One of the greatest assets that a leader can have is an excellent team. A strong team provides a wide range of different benefits, from helping with the loneliness that individuals in leadership positions can sometimes feel, to providing trusted people to whom one can delegate tasks.
Leaders often have a great deal of control over the teams that surround them. The best minds try to surround themselves with people who complement their weaknesses and have a strong commitment to the organization and its success. However, teamwork is a skill like any other, which means it can be built and strengthened.
Effective teams bring the best out of other employees and make all members of an organization feel more engaged with their work. This can help the culture of the company and provide a significant boost to the bottom line. Some of the other reasons to focus on teambuilding include:
Strong teams build resilience.
Research has shown that Olympic champions develop resilience by surrounding themselves with people who can offer great advice and strong support. The Journal of Sport Psychology in Action posited that resilience results from having high levels of challenge and support.
Without support, the challenge of leadership can lead to burnout. Support is a two-way street. Great leaders provide their team members with the support they need to flourish while handling stressful situations. They also rely on their teammates to provide crucial support when challenges arise. Ultimately, great teams help leaders tackle larger problems with greater success.
Wisdom comes from the many.
When individuals look at a problem, they have a limited scope from which to develop possible solutions. Their training, background, and experiences only go so far. When several people work together on brainstorming solutions, the synergy fuels creativity and ultimately helps individuals arrive at a better solution.
This concept was scientifically demonstrated by Francis Galton, who named it “the wisdom of crowds.” Galton made this observation at a 1906 county fair. After 800 people guessed the weight of a cow, he noticed that the average of all their guesses was extremely close to the actual weight and much more accurate than any single estimate.
The concept has become popular in the business world, with companies like Amazon asking for feedback after each transaction. For this concept to be effective, the crowd must be diverse.
Great teams push individuals to achieve more.
When individuals are surrounded by other people, their motivation sometimes dissipates because the responsibility is shared. Leaders need to make sure this doesn’t happen by creating great teams that push each other to achieve more. High-achieving teams actually push everyone, including leaders, to push harder and set new records.
Additionally, teams where people experience a sense of belonging make people feel a responsibility to pull their weight. A Personnel Psychology study found that deep and meaningful relationships at work enhances job performance.
Effective leaders create effective teams.

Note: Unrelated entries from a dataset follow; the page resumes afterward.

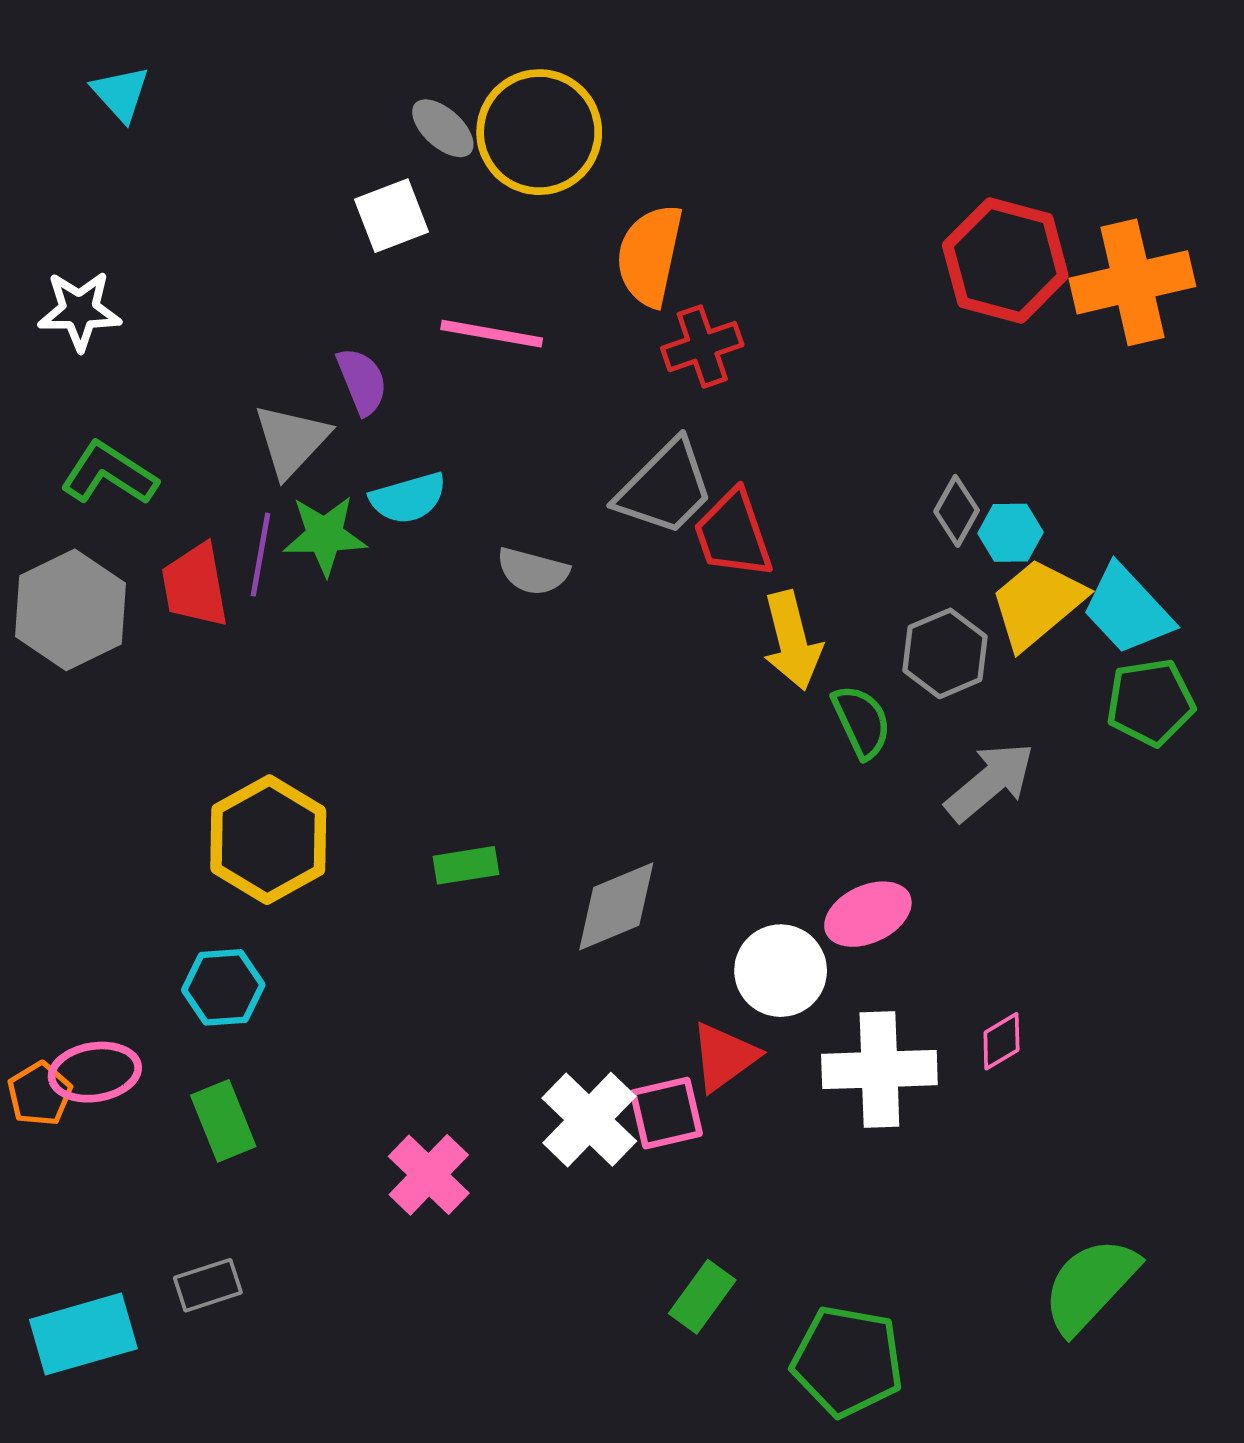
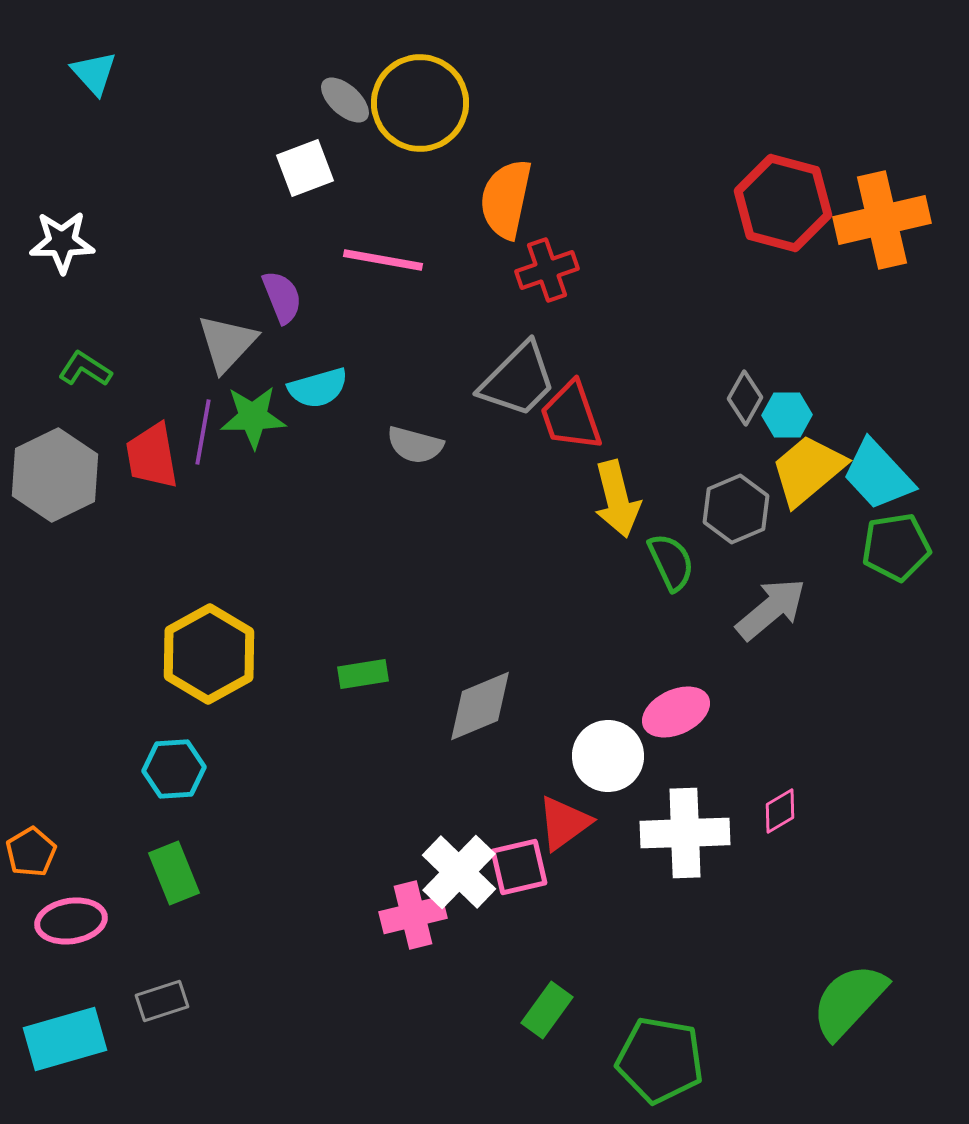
green L-shape: (109, 474) -> (85, 369), size x0.7
pink ellipse: (95, 1072) -> (71, 921), moved
pink cross: (429, 1175) -> (413, 915), moved, turned 32

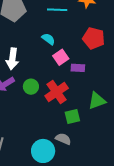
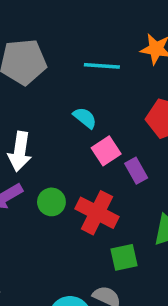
purple rectangle: (78, 68) -> (136, 171), turned 56
red cross: (57, 92) -> (97, 213), turned -30

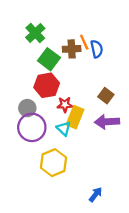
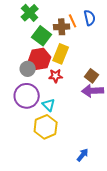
blue semicircle: (97, 49) -> (90, 18), moved
brown square: (106, 96) -> (92, 76), moved
gray circle: (27, 108) -> (28, 69), moved
yellow rectangle: (75, 117) -> (61, 54), moved
cyan triangle: (64, 129) -> (49, 105), moved

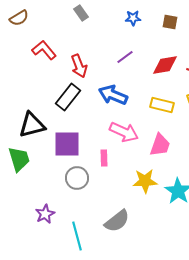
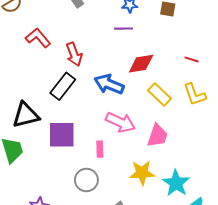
purple line: (125, 57) -> (124, 29), moved, turned 36
red diamond: (165, 65) -> (141, 64), moved
yellow rectangle: (162, 105) -> (160, 94), turned 30
gray circle: (77, 178) -> (86, 180), moved

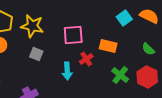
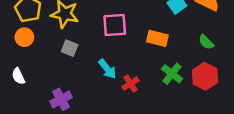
red cross: (86, 59) -> (131, 84), moved
cyan arrow: (67, 71) -> (107, 69), turned -36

So, what actually goes into making an effective team? When teams function at a high level, everyone benefits. But leaders have the responsibility to make great teams. Building a team involves more than just finding the great people. Leaders need to make an effort to grow the sense of camaraderie and synergy that groups feel. Teambuilding can be accomplished through:
Members of a team should feel like they have a stake in each other’s lives. Leaders need to make an effort to build personal connections with each of the members of their team. Doing so helps leaders learn more about skills, competencies, and personalities. Also, teammates appreciate a leader who treats them like human beings and understands their motivations and limits.
However, the relationship between the leader and each teammate is not enough. Leaders need to facilitate the relationships between employees, which improves communication and leads to greater trust. Team-building exercises can accomplish this task, but they often feel forced. Teamwork is better developed through fun, engaging activities done together that gets everyone out of their comfort zone.
Explicitly understood frameworks
Over time, teams will naturally develop their own values and expectations of each other. However, leaders can facilitate this process by laying down some ground rules. A few simple goals and guiding principles can put everyone on equal footing and establish a baseline for further growth.
Leaders may want to consider explicitly engaging team members in this process to find out what is important to each of them and have them contribute to the framework. This way, everyone feels like they have a stake in the result. Importantly, leaders need to remember that this conversation is an ongoing one and that teams naturally evolve their frameworks over time.
Honesty and transparency
Leaders who act transparently and uphold the value of honesty spire trust in their teams. Trust is essential for effective collaboration. Through trust, individuals can share their ideas without fear and, even more importantly, offer constructive criticism and accept it to make the team work even better.
Leaders can set the tone for transparency by openly sharing information with members of the team and making them feel involved with important business processes. When teammates trust a leader, they feel more motivated to work and spend less time questioning leaders’ judgments. Transparency encourages team members to raise concerns, which can point out shortcomings and avoid feelings of frustration.